Ayna bilimin eline geçerse (?) bilim adamları camın ardındaki sır’rı alıp aynadaki orijinalliği de yok ederler. Bilim olması için bu olmak zorundadır.
Ancak sonuç olarak bilimin elinde sıradan bir cam ve işe yaramaz bir kağıt parçası kalmıştır. Ayna artık ölmüş, bir cinayetin de zanlısı olmuştur. Bilim ve teknolojinin işleri aynıdır. Orijinali simülarize edip yok etmek. Buna da nesnenin şeyleşmesi diyebiliriz.
Savaş; yüzyılımızda bu teriminde anlamı yok oldu. Simüle edilmiş savaş örnekleriyle dolu bir yüzyıl yaşadık. İnsanlar öldürülürken bu bir savaş oyunu olarak algılandı. Nükleer silah tehdidinde bulunulup savaşmadan sonuca ulaşıldı. Bir savaş cephesiz bir şekilde taklid olunmuş oldu. Tehdit yoluyla karşı taraf ezilebiliyor.
Sinema, insandaki gerçeklik tanımını ciddi bir biçimde zedelemiş hatta yok etmiştir.

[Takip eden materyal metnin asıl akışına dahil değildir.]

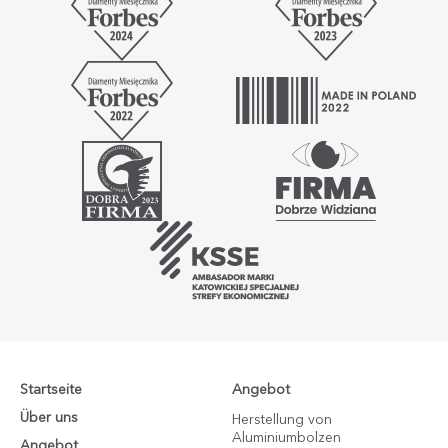
Startseite
Angebot
Über uns
Herstellung von
Aluminiumbolzen
Angebot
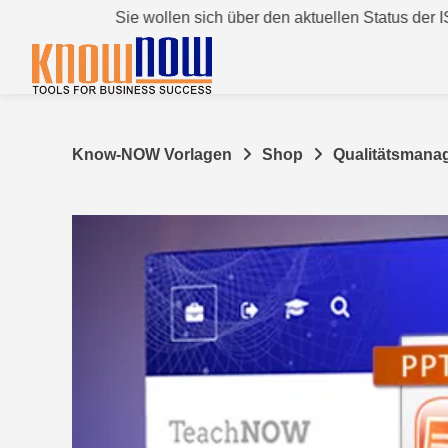
Springen
Sie wollen sich über den aktuellen Status der ISO 9001:2
Sie
zum
Inhalt
Know-NOW Vorlagen
Shop
Qualitätsmana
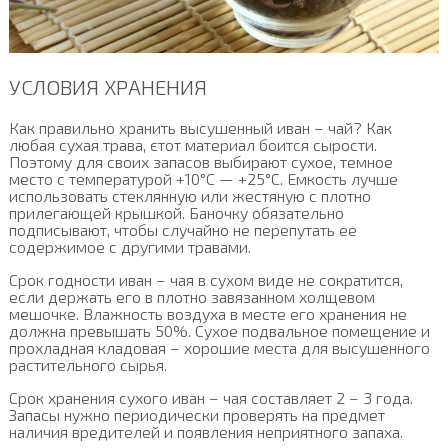
УСЛОВИЯ ХРАНЕНИЯ
Как правильно хранить высушенный иван – чай? Как
любая сухая трава, єтот материал боится сырости.
Поэтому для своих запасов выбирают сухое, темное
место с температурой +10°С — +25°С. Емкость лучше
использовать стеклянную или жестяную с плотно
прилегающей крышкой. Баночку обязательно
подписывают, чтобы случайно не перепутать ее
содержимое с другими травами.
Срок годности иван – чая в сухом виде не сократится,
если держать его в плотно завязанном холщевом
мешочке. Влажность воздуха в месте его хранения не
должна превышать 50%. Сухое подвальное помещение и
прохладная кладовая – хорошие места для высушенного
растительного сырья.
Срок хранения сухого иван – чая составляет 2 – 3 года.
Запасы нужно периодически проверять на предмет
наличия вредителей и появления неприятного запаха.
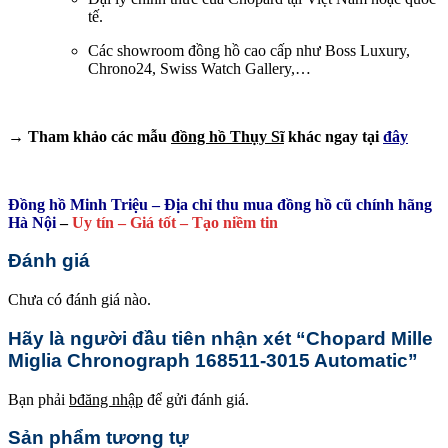
tế.
Các showroom đồng hồ cao cấp như Boss Luxury,
Chrono24, Swiss Watch Gallery,…
→ Tham khảo các mẫu
đồng hồ Thụy Sĩ
khác ngay tại
đây
Đồng hồ Minh Triệu – Địa chỉ thu mua đồng hồ cũ chính hãng
Hà Nội
–
Uy tín – Giá tốt – Tạo niềm tin
Đánh giá
Chưa có đánh giá nào.
Hãy là người đầu tiên nhận xét “Chopard Mille
Miglia Chronograph 168511-3015 Automatic”
Bạn phải
bđăng nhập
để gửi đánh giá.
Sản phẩm tương tự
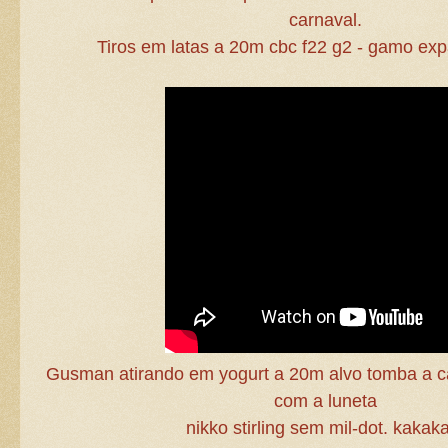
carnaval.
Tiros em latas a 20m cbc f22 g2 - gamo e
Gusman atirando em yogurt a 20m alvo tomba a 
com a luneta
nikko stirling sem mil-dot. kakak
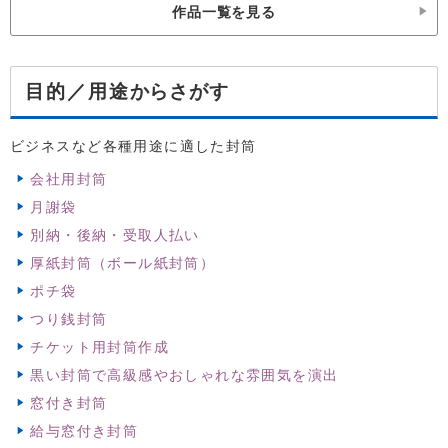
作品一覧を見る
からさがす
目的／用途
ビジネスなど各種用途に適した封筒
会社用封筒
月謝袋
別納・後納・受取人払い
厚紙封筒（ボール紙封筒）
ポチ袋
つり銭封筒
チケット用封筒作成
黒い封筒で高級感やおしゃれな雰囲気を演出
窓付き封筒
給与窓付き封筒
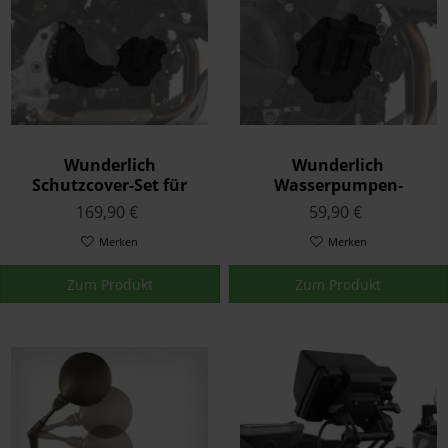
Wunderlich
Wunderlich
Schutzcover-Set für
Wasserpumpen-
Kupplung,
Schutzcover Schwarz F-
169,90 €
59,90 €
Lichtmaschine und
Modelle
Wasserpumpe Schwarz
Merken
Merken
Zum Produkt
Zum Produkt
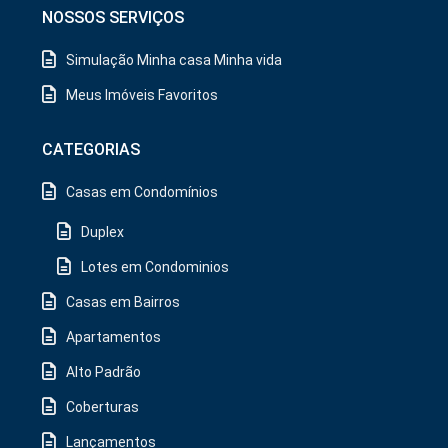
NOSSOS SERVIÇOS
Simulação Minha casa Minha vida
Meus Imóveis Favoritos
CATEGORIAS
Casas em Condomínios
Duplex
Lotes em Condominios
Casas em Bairros
Apartamentos
Alto Padrão
Coberturas
Lançamentos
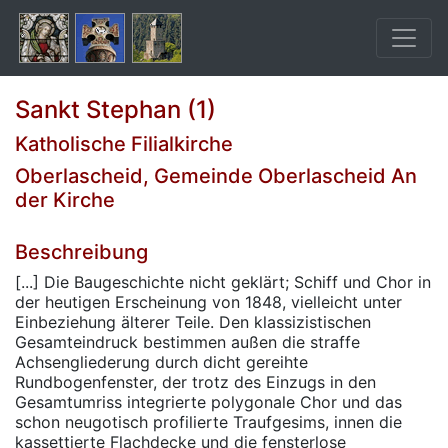
Sankt Stephan (1)
Katholische Filialkirche
Oberlascheid, Gemeinde Oberlascheid An
der Kirche
Beschreibung
[...] Die Baugeschichte nicht geklärt; Schiff und Chor in
der heutigen Erscheinung von 1848, vielleicht unter
Einbeziehung älterer Teile. Den klassizistischen
Gesamteindruck bestimmen außen die straffe
Achsengliederung durch dicht gereihte
Rundbogenfenster, der trotz des Einzugs in den
Gesamtumriss integrierte polygonale Chor und das
schon neugotisch profilierte Traufgesims, innen die
kassettierte Flachdecke und die fensterlose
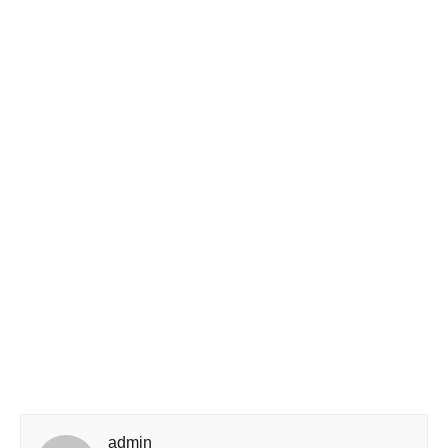
admin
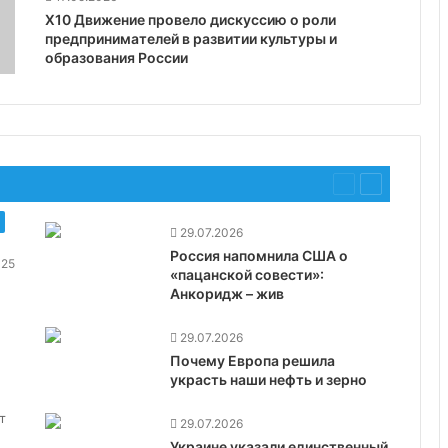
X10 Движение провело дискуссию о роли
предпринимателей в развитии культуры и
образования России
Предыдущая
Следующая
страница
страница
29.07.2026
Россия напомнила США о
25
«пацанской совести»:
Анкоридж – жив
29.07.2026
Почему Европа решила
украсть наши нефть и зерно
т
29.07.2026
Украине указали единственный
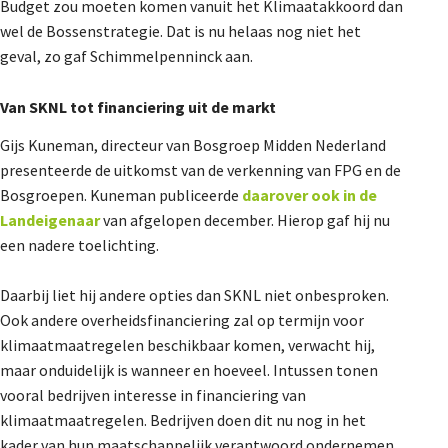
Budget zou moeten komen vanuit het Klimaatakkoord dan
wel de Bossenstrategie. Dat is nu helaas nog niet het
geval, zo gaf Schimmelpenninck aan.
Van SKNL tot financiering uit de markt
Gijs Kuneman, directeur van Bosgroep Midden Nederland
presenteerde de uitkomst van de verkenning van FPG en de
Bosgroepen. Kuneman publiceerde
daarover ook in de
Landeigenaar
van afgelopen december. Hierop gaf hij nu
een nadere toelichting.
Daarbij liet hij andere opties dan SKNL niet onbesproken.
Ook andere overheidsfinanciering zal op termijn voor
klimaatmaatregelen beschikbaar komen, verwacht hij,
maar onduidelijk is wanneer en hoeveel. Intussen tonen
vooral bedrijven interesse in financiering van
klimaatmaatregelen. Bedrijven doen dit nu nog in het
kader van hun maatschappelijk verantwoord ondernemen.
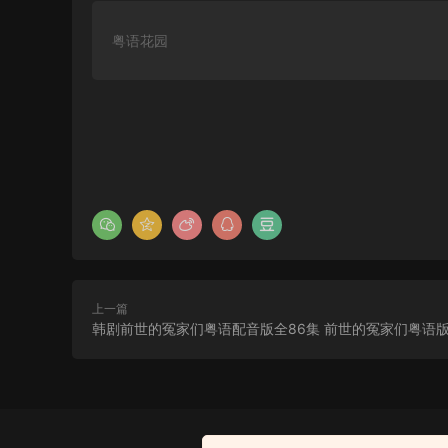
粤语花园
上一篇
韩剧前世的冤家们粤语配音版全86集 前世的冤家们粤语
粤语配音电影哈利波特2：消
失的密室 哈利·波特与密室 H
去瞅瞅看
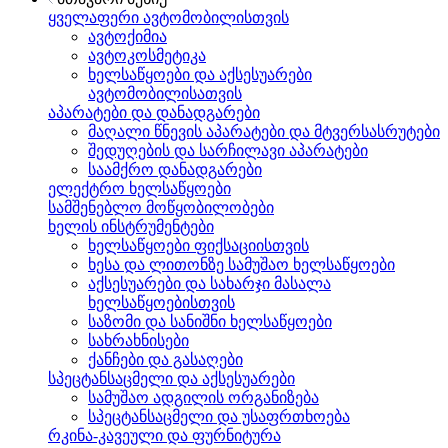
ყველაფერი ავტომობილისთვის
ავტოქიმია
ავტოკოსმეტიკა
ხელსაწყოები და აქსესუარები
ავტომობილისათვის
აპარატები და დანადგარები
მაღალი წნევის აპარატები და მტვერსასრუტები
შედუღების და სარჩილავი აპარატები
საამქრო დანადგარები
ელექტრო ხელსაწყოები
სამშენებლო მოწყობილობები
ხელის ინსტრუმენტები
ხელსაწყოები ფიქსაციისთვის
ხესა და ლითონზე სამუშაო ხელსაწყოები
აქსესუარები და სახარჯი მასალა
ხელსაწყოებისთვის
საზომი და სანიშნი ხელსაწყოები
სახრახნისები
ქანჩები და გასაღები
სპეცტანსაცმელი და აქსესუარები
სამუშაო ადგილის ორგანიზება
სპეცტანსაცმელი და უსაფრთხოება
რკინა-კავეული და ფურნიტურა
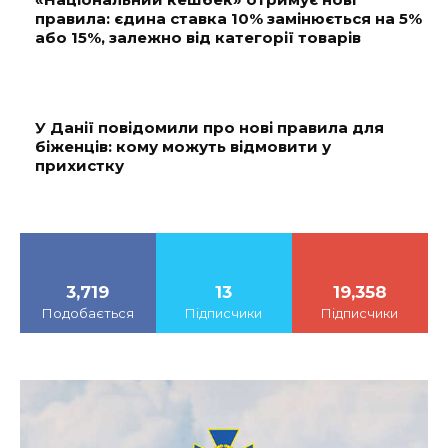
правила: єдина ставка 10% замінюється на 5%
або 15%, залежно від категорії товарів
У Данії повідомили про нові правила для
біженців: кому можуть відмовити у
прихистку
3,719
13
19,358
Подобається
Підписчики
Підписчики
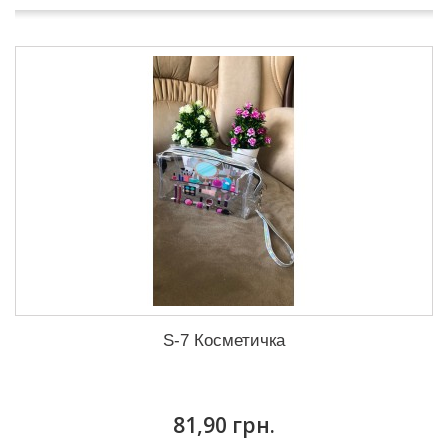
S-7 Косметичка
81,90 грн.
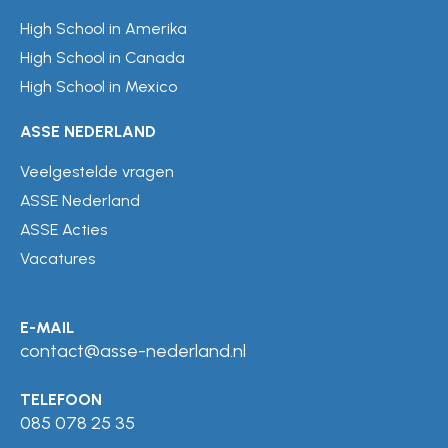
High School in Amerika
High School in Canada
High School in Mexico
ASSE NEDERLAND
Veelgestelde vragen
ASSE Nederland
ASSE Acties
Vacatures
E-MAIL
contact@asse-nederland.nl
TELEFOON
085 078 25 35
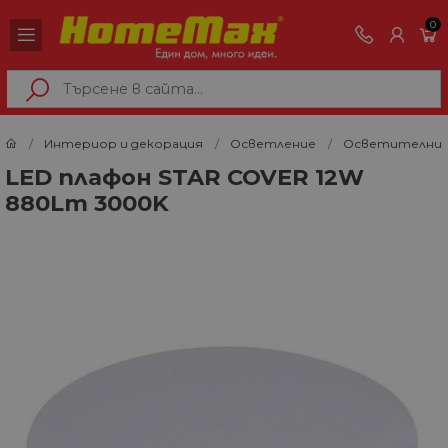
0
Интериор и декорация
Осветление
Осветителни 
LED плафон STAR COVER 12W
880Lm 3000K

Cappola’nın “Kıyamet”i yapış biçimiyle Amerikan ordusunun savaşma biçimi arasında fark yoktur.
Savaş artık Amerikalılar için yeni teknoloji ürünü silahların denenme aşaması olarak tanımlanıyor.
Yüzyılımızda önce bilgi kendini yitirdi; daha sonra da iktidar, iktidar olma özelliğini yitirdi. Her iki vak’ada da Mayıs 68’in rolü çok büyüktür.
Öğrenciler, iktidara üniversite denilen kurumu derhal yok etmek gibi bir iddiayla karşılık verip sistemden daha atik davranarak üniversiteyi terk etmişler ve ona meydan okuyarak iktidarı bu bilim kurumunun batışıyla belli bir yerde toplanmama özgürlüğü, neredeyse bilinçli bir şekilde arzulandığı söylenebilir olan bu ölüm olayı konusunda bir tavır almaya zorlamışlardır. Bu bir üniversite bunalımı değildi. Çünkü bunalım meydan okuma olarak tezahür etmez, tam tersine sistemin oynadığı bu oyuna göre üniversitenin ölmesi gerekmektedir. Zaten iktidarın yanıtlayamadığı soruda budur.
Sistemin bizi içine kapatmış olduğu simülasyon stratejisi ve ölüm adlı çıkmazdan ancak simülasyonla, simülakrlara ait düşsel bir bilim sayesinde kurtulabiliriz.